Tentang Lelaki 23 Tahun yang Terperangkap dalam Tubuh Lelaki Kecil Berumur Lima di Pantai Identitas (Rumah Pasir)
Tentang Lelaki 23 Tahun yang Terperangkap dalam Tubuh Lelaki Kecil
Berumur Lima di Pantai Identitas (Rumah Pasir)
Di usia 23 tahun, aku mendapati diriku lebih mirip Wilhelm
Albert WÅ‚odzimierz Apolinary Kostrowicki alias Guillaume Apollianaire[1]
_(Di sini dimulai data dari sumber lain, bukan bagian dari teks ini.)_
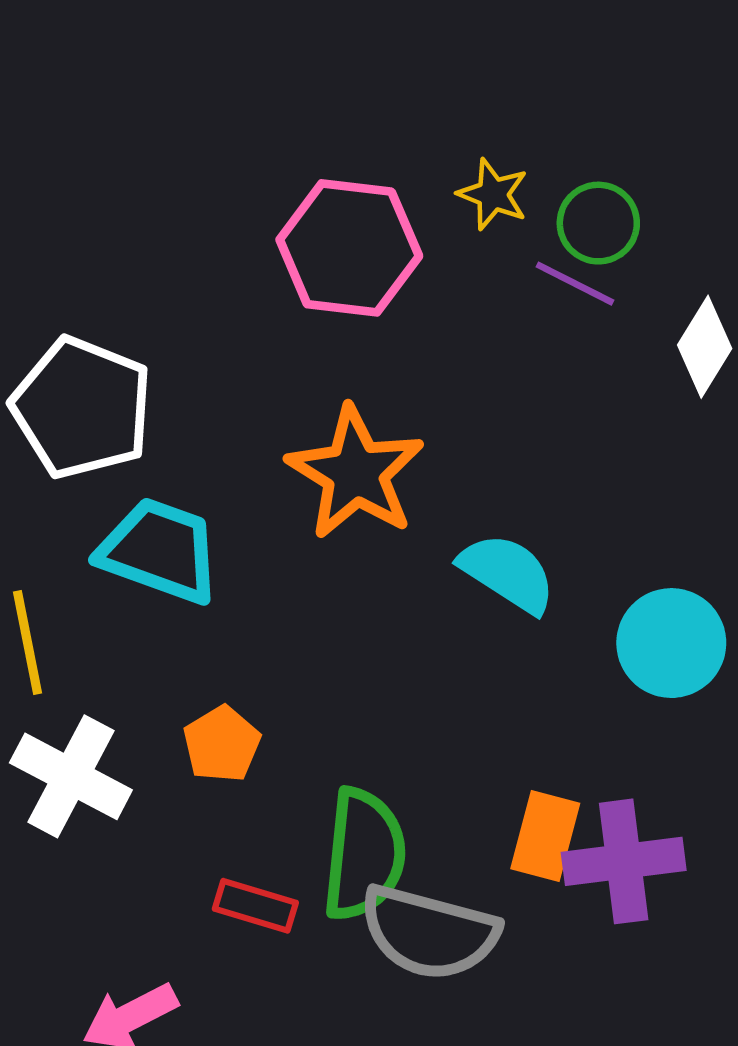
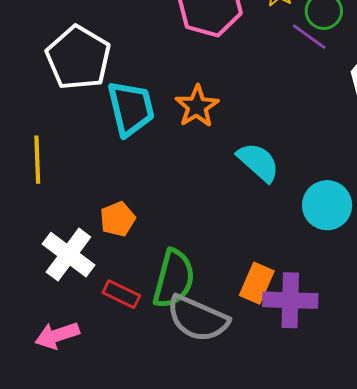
orange star: (356, 473) -> (197, 106), size x0.7
cyan trapezoid: (160, 551) -> (131, 108), moved, turned 48
white cross: (71, 776) -> (68, 255), moved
ketimbang Søren Aabye Kierkegaard [2].
Perbandingan yang lirih sekaligus optimis. Menyandingkan diri dengan penulis
buku puisi seagung Alcools[3],
pemadah syair selejen Le pont mirabeau,[4]
serta pelopor aliran kaligram[5]
dalam dunia puisi. Membandingkan diri dengan Kierkegaard, manusia melankolis, bapak
filsuf eksistensialis. Kierkegaard, meskipun di ujung, lari dari ikatan
tunangan, setidaknya sudah menggenapkan lingkar cincin ke jari manis Regina
Olsen[6].
Kierkegard lebih memilih menghamili filsafat ketimbang menikahi gadis Denmark
itu. Tak tanggung, lahirlah anak Kierkegaard : Eksistensialisme[7].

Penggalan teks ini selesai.